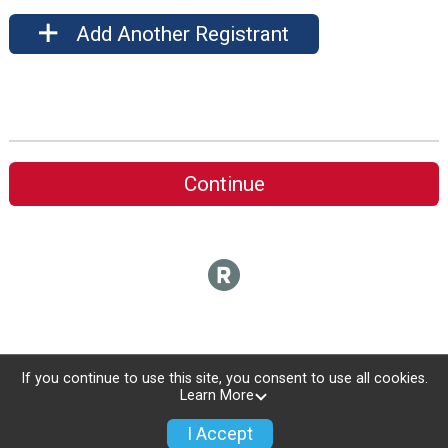
Add Another Registrant
Continue
If you continue to use this site, you consent to use all cookies.
Learn More
I Accept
____________________
**Task to complete:** Your answer should be a precise transcript of the entries, minus the pictures.

**Response to this exercise:**
Add Another Registrant
Continue
If you continue to use this site, you consent to use all cookies.
Learn More
I Accept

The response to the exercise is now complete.